Saved data entries
┏━━

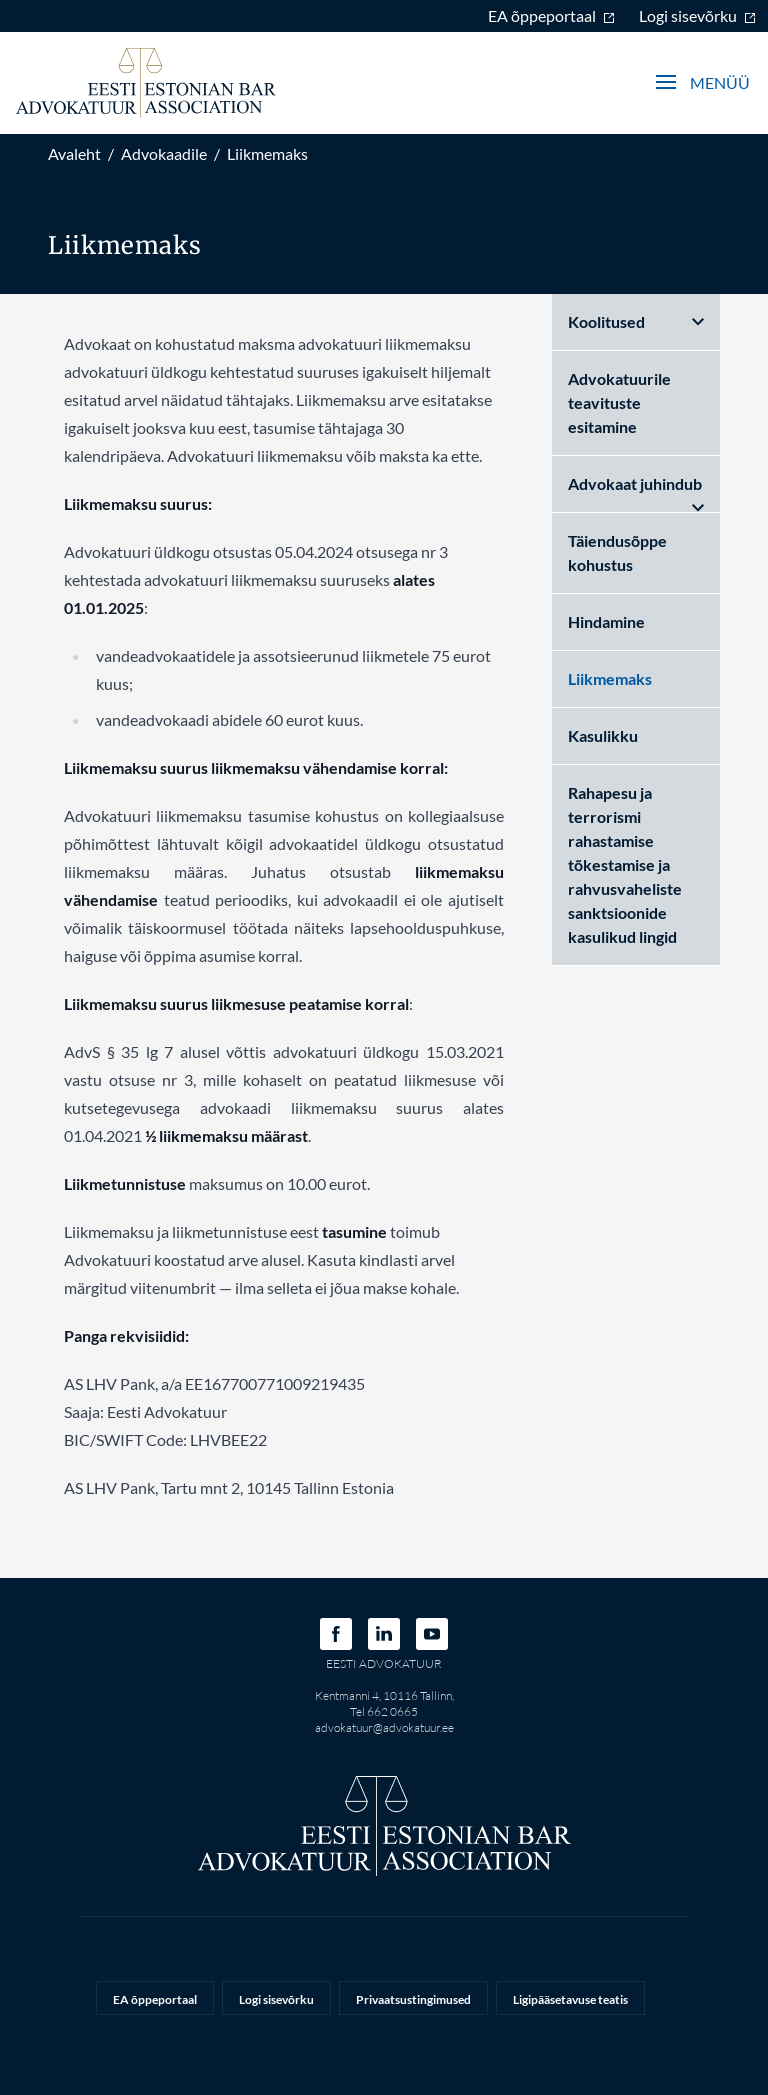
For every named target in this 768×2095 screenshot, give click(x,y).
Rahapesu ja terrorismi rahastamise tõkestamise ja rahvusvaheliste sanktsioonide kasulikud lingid (625, 864)
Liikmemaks (267, 153)
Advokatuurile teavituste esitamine (619, 402)
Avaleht (74, 153)
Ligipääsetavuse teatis (570, 1999)
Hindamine (606, 621)
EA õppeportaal (551, 15)
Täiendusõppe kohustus (617, 552)
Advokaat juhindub (636, 493)
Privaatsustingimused (413, 1999)
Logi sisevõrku (697, 15)
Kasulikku (603, 735)
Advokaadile (164, 153)
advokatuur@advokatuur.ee (384, 1727)
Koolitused (636, 321)
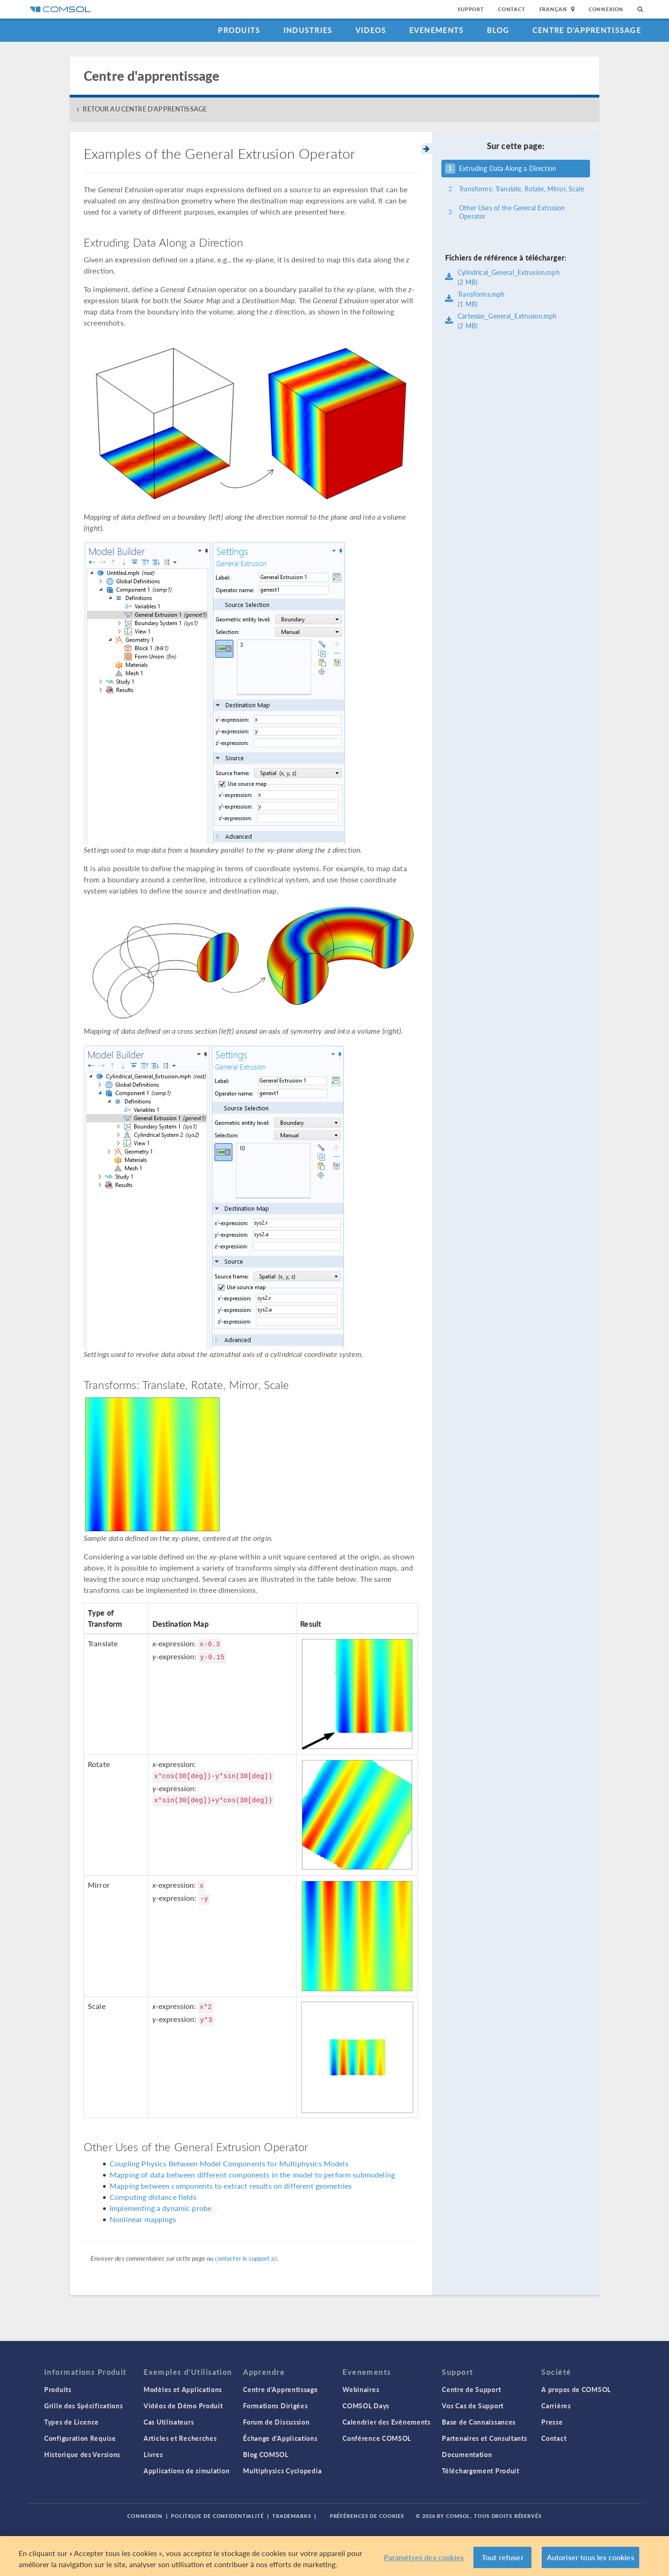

┗━━

#### [WHAT YOU ARE ASKED TO DO]
Transcribe exactly the span of lines from the line holding "Liikmemaks (267, 153)" through the last line above, both included. Pictures stay out.

#### [ANSWER BELOW]
Liikmemaks (267, 153)
Advokatuurile teavituste esitamine (619, 402)
Avaleht (74, 153)
Ligipääsetavuse teatis (570, 1999)
Hindamine (606, 621)
EA õppeportaal (551, 15)
Täiendusõppe kohustus (617, 552)
Advokaat juhindub (636, 493)
Privaatsustingimused (413, 1999)
Logi sisevõrku (697, 15)
Kasulikku (603, 735)
Advokaadile (164, 153)
advokatuur@advokatuur.ee (384, 1727)
Koolitused (636, 321)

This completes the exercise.